Evita un ataque: aprende su lenguaje
7/25/2012, 2:42 p.m.
Un perro no ataca sin motivo, o al menos eso piensa él.
En ocasiones, los humanos no reconocemos cuando un perro se siente amenazado, por lo que indirectamente le damos, a su juicio, razones con nuestro comportamiento para atacar.
El etólogo Federico Santos, con 14 años de experiencia, dice que el lenguaje corporal es decisivo para interpretar las intenciones de un perro, mucho más que sus ladridos.
“Cuando un perro gruñe o ladra, el individuo puede considerarse afortunado, porque es un lenguaje ritual, te está avisando; sin embargo, es el escenario más afortunado. En ocasiones las reacciones se dan sin lenguaje verbal”, explica.
En este sentido hay que estar atento a la posición de los belfos, o labios, las orejas y la postura, señala Santos.
“Un perro que va a agredir, va a tratar de verse lo más grande que pueda, va a erguirse y seguramente va a desplazar el belfo superior hacia arriba para mostrar las armas, los dientes”, agrega.
Si el perro muestra autoridad, avanza hacia ti y frena, la recomendación es mantenerse lo más quieto posible y evitar mirarlo a los ojos.
“En estos casos no hay que moverse porque puedes convertirte o en una amenaza para él o en una presa”, comenta el etólogo.
“Además cuando un perro ya se atreve a mirarte en pleno rito de agresión significa que es muy peligroso y cualquier mirada tuya puede servir como detonante”, dijo Santos.

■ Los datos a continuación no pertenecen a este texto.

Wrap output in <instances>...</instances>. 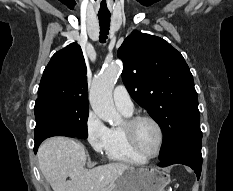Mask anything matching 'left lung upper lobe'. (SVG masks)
I'll return each instance as SVG.
<instances>
[{
	"instance_id": "5c2ea615",
	"label": "left lung upper lobe",
	"mask_w": 233,
	"mask_h": 191,
	"mask_svg": "<svg viewBox=\"0 0 233 191\" xmlns=\"http://www.w3.org/2000/svg\"><path fill=\"white\" fill-rule=\"evenodd\" d=\"M117 55L131 97L163 131L161 160L185 141L202 139L193 76L181 53L160 37L133 31Z\"/></svg>"
}]
</instances>
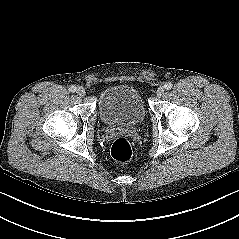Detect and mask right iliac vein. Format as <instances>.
I'll list each match as a JSON object with an SVG mask.
<instances>
[{
    "instance_id": "right-iliac-vein-1",
    "label": "right iliac vein",
    "mask_w": 239,
    "mask_h": 239,
    "mask_svg": "<svg viewBox=\"0 0 239 239\" xmlns=\"http://www.w3.org/2000/svg\"><path fill=\"white\" fill-rule=\"evenodd\" d=\"M77 93L80 96H84L85 95V89L83 87H78L77 88Z\"/></svg>"
}]
</instances>
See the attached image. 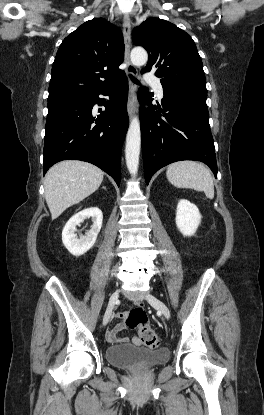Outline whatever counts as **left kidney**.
Wrapping results in <instances>:
<instances>
[{
    "label": "left kidney",
    "mask_w": 264,
    "mask_h": 415,
    "mask_svg": "<svg viewBox=\"0 0 264 415\" xmlns=\"http://www.w3.org/2000/svg\"><path fill=\"white\" fill-rule=\"evenodd\" d=\"M201 222V214L196 205L182 199L178 202L176 210V225L184 236L195 234Z\"/></svg>",
    "instance_id": "1"
}]
</instances>
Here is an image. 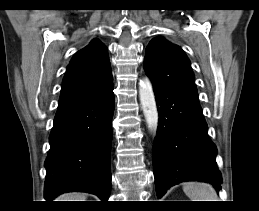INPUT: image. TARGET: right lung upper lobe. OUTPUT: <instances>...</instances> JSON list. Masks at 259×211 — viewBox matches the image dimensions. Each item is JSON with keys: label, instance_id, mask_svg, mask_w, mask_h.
Segmentation results:
<instances>
[{"label": "right lung upper lobe", "instance_id": "1", "mask_svg": "<svg viewBox=\"0 0 259 211\" xmlns=\"http://www.w3.org/2000/svg\"><path fill=\"white\" fill-rule=\"evenodd\" d=\"M113 86L106 47L93 39L68 65L58 107L91 99Z\"/></svg>", "mask_w": 259, "mask_h": 211}]
</instances>
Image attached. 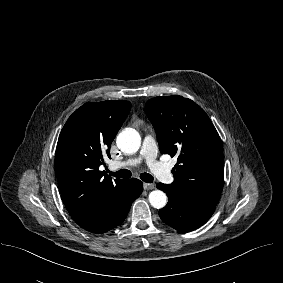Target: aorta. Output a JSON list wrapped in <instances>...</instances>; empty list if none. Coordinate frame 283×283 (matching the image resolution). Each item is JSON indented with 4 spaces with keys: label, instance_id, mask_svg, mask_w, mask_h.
<instances>
[{
    "label": "aorta",
    "instance_id": "aorta-1",
    "mask_svg": "<svg viewBox=\"0 0 283 283\" xmlns=\"http://www.w3.org/2000/svg\"><path fill=\"white\" fill-rule=\"evenodd\" d=\"M116 143L122 152L133 154L139 150L141 138L135 129L126 128L119 133ZM149 202L154 208L161 209L167 203V196L161 190H154L149 194Z\"/></svg>",
    "mask_w": 283,
    "mask_h": 283
}]
</instances>
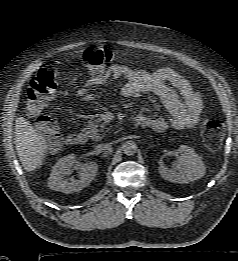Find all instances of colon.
<instances>
[{
  "label": "colon",
  "instance_id": "1",
  "mask_svg": "<svg viewBox=\"0 0 238 261\" xmlns=\"http://www.w3.org/2000/svg\"><path fill=\"white\" fill-rule=\"evenodd\" d=\"M113 60V53L106 47H97L83 52L81 62L92 76H103ZM58 87V72L52 65L39 69L27 89L28 112L36 118L38 128L49 137L52 149L60 146V136L56 121L45 113V108L54 97ZM223 121L214 117L204 119L201 136L209 150H217L224 137Z\"/></svg>",
  "mask_w": 238,
  "mask_h": 261
}]
</instances>
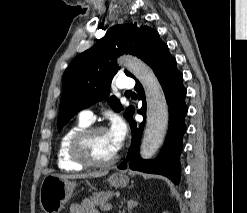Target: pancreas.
<instances>
[{
	"label": "pancreas",
	"mask_w": 247,
	"mask_h": 213,
	"mask_svg": "<svg viewBox=\"0 0 247 213\" xmlns=\"http://www.w3.org/2000/svg\"><path fill=\"white\" fill-rule=\"evenodd\" d=\"M113 195V192H98V193H94L92 194V196L90 197V200L94 203L95 206L100 207L101 209H104L108 199Z\"/></svg>",
	"instance_id": "pancreas-1"
}]
</instances>
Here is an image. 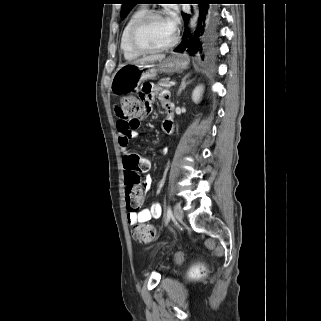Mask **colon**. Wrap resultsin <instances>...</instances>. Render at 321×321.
<instances>
[{
    "mask_svg": "<svg viewBox=\"0 0 321 321\" xmlns=\"http://www.w3.org/2000/svg\"><path fill=\"white\" fill-rule=\"evenodd\" d=\"M150 104L144 102L143 98L133 96L124 97L116 107L117 116L132 125H139L140 121L150 113ZM149 162L135 154L125 164V194L127 208L129 211H137L143 200V182L141 174L148 171ZM133 237L140 243H149L156 237V229L149 224L138 225L132 231ZM205 268L198 266L196 273L205 274Z\"/></svg>",
    "mask_w": 321,
    "mask_h": 321,
    "instance_id": "5ec220e1",
    "label": "colon"
}]
</instances>
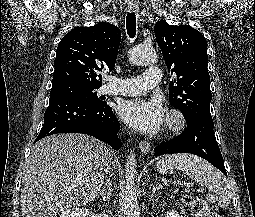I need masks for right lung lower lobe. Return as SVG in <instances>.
Listing matches in <instances>:
<instances>
[{
  "label": "right lung lower lobe",
  "instance_id": "98d812e1",
  "mask_svg": "<svg viewBox=\"0 0 255 217\" xmlns=\"http://www.w3.org/2000/svg\"><path fill=\"white\" fill-rule=\"evenodd\" d=\"M119 130L120 125L107 103L100 106L74 96L56 95L50 97L44 125L35 142L57 133H83L119 150L122 145L117 136Z\"/></svg>",
  "mask_w": 255,
  "mask_h": 217
}]
</instances>
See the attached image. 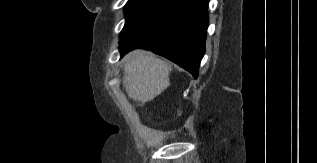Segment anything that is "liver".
Returning a JSON list of instances; mask_svg holds the SVG:
<instances>
[{"label":"liver","instance_id":"1","mask_svg":"<svg viewBox=\"0 0 317 163\" xmlns=\"http://www.w3.org/2000/svg\"><path fill=\"white\" fill-rule=\"evenodd\" d=\"M124 62L123 86L134 101H151L170 86L172 68L165 61L135 50L125 56Z\"/></svg>","mask_w":317,"mask_h":163}]
</instances>
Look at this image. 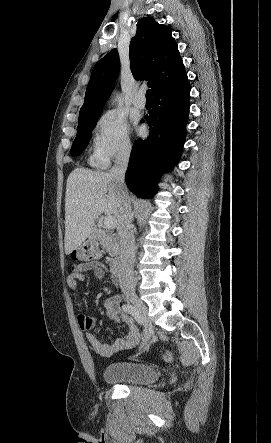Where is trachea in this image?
<instances>
[{
    "label": "trachea",
    "instance_id": "trachea-1",
    "mask_svg": "<svg viewBox=\"0 0 271 443\" xmlns=\"http://www.w3.org/2000/svg\"><path fill=\"white\" fill-rule=\"evenodd\" d=\"M146 99H147V100H152V93H151V90H147V91H146Z\"/></svg>",
    "mask_w": 271,
    "mask_h": 443
}]
</instances>
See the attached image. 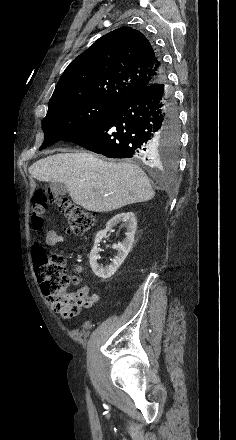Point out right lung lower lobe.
Instances as JSON below:
<instances>
[{
  "mask_svg": "<svg viewBox=\"0 0 236 440\" xmlns=\"http://www.w3.org/2000/svg\"><path fill=\"white\" fill-rule=\"evenodd\" d=\"M158 64L163 74L159 57ZM177 128V111L163 74L91 128L69 137L67 141L110 158L150 162L161 133Z\"/></svg>",
  "mask_w": 236,
  "mask_h": 440,
  "instance_id": "right-lung-lower-lobe-1",
  "label": "right lung lower lobe"
}]
</instances>
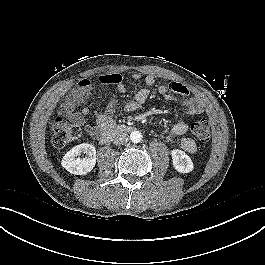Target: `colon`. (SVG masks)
<instances>
[{"mask_svg":"<svg viewBox=\"0 0 265 265\" xmlns=\"http://www.w3.org/2000/svg\"><path fill=\"white\" fill-rule=\"evenodd\" d=\"M211 123L206 117H199L191 125V132L202 143L210 139ZM80 136L77 125L69 122L64 116H58L53 125V143L57 147H63L75 141Z\"/></svg>","mask_w":265,"mask_h":265,"instance_id":"5ec220e1","label":"colon"}]
</instances>
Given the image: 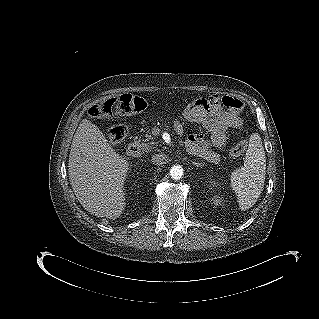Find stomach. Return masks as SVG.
Returning <instances> with one entry per match:
<instances>
[{"label": "stomach", "instance_id": "stomach-1", "mask_svg": "<svg viewBox=\"0 0 319 319\" xmlns=\"http://www.w3.org/2000/svg\"><path fill=\"white\" fill-rule=\"evenodd\" d=\"M204 108L199 102L190 103L184 110V117L189 122H198L202 118Z\"/></svg>", "mask_w": 319, "mask_h": 319}]
</instances>
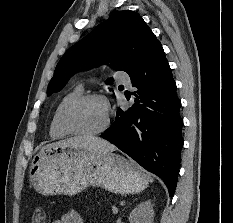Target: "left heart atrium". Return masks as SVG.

En situaciones como estas, si la persona corre ocurre lo que se conoce como mordida de presa.
“Los perros son depredadores y tienen la tendencia de perseguir cosas que corren o se mueven”, dice Javier Baños, especialista en comportamiento canino. “Es muy común que cuando uno ve un perro en la calle, da la vuelta y se suelta a correr; en ese momento se desata su instinto natural”.
Es por miedo
Sin embargo, más del 80 por ciento de las mordidas se dan por temor y ansiedad, afirman los expertos.
“Nos han enseñado a tenerles miedo a los perros grandes”, comenta el experto en zoosemiótica. “Entonces uno reacciona erráticamente con su lenguaje corporal, cuando los vemos a veces tenemos movimientos bruscos y ellos al sentirse amenazados atacan”.
Por lo tanto, un perro tímido, que demuestre miedo a través de achicamiento en su postura, también puede ser peligroso, ya que puede reaccionar por temor. En estos casos las mordidas no son profundas, sino con la punta del hocico.
“Es un comportamiento similar a cuando a alguien se le acerca un extraño y empieza a tirar manotazos”, explica Baños.
Esto suele ocurrir sobre todo con niños que no controlan sus movimientos e intentan manipular a la mascota como un juguete.
Otra mordida muy común también es la de posesión, concuerdan los expertos. Ésta se da principalmente cuando se le intenta quitar un juguete o la comida.
“La usan para dejar claro que algo es suyo, que es de su pertenencia, y sucede hacia otros hasta cuando se le acercan a su propietario a quien él identifica como suyo también”, dice Santos.
Ya sea chico o grande, los perros son criaturas instintivas que reaccionan hasta con la menor provocación. Para evitar malentendidos con tu propia mascota, la clave es socializarla y educarla desde pequeña. En cuanto a perros ajenos, básate en la regla del “veo, veo”: ¿ves colmillos?, ¿ves orejas levantadas?, ¿ves postura erguida o comportamiento nervioso? ¡Cuidado!
¿Qué dijo?
1. Alerta
Al pendiente y consciente de una posible amenaza.
2. Temeroso
Se achica y podría atacar si se siente amenazado.
3. Agresivo
Muestra sus armas: los dientes
4. Aislado
Necesita que le des su espacio y quiere estar solo.
5. Incómodo
Se sacude de la nada porque la situación lo pone nervioso.
6. Feliz
Saca la lengua y mueve la cola. Podría tener calor también.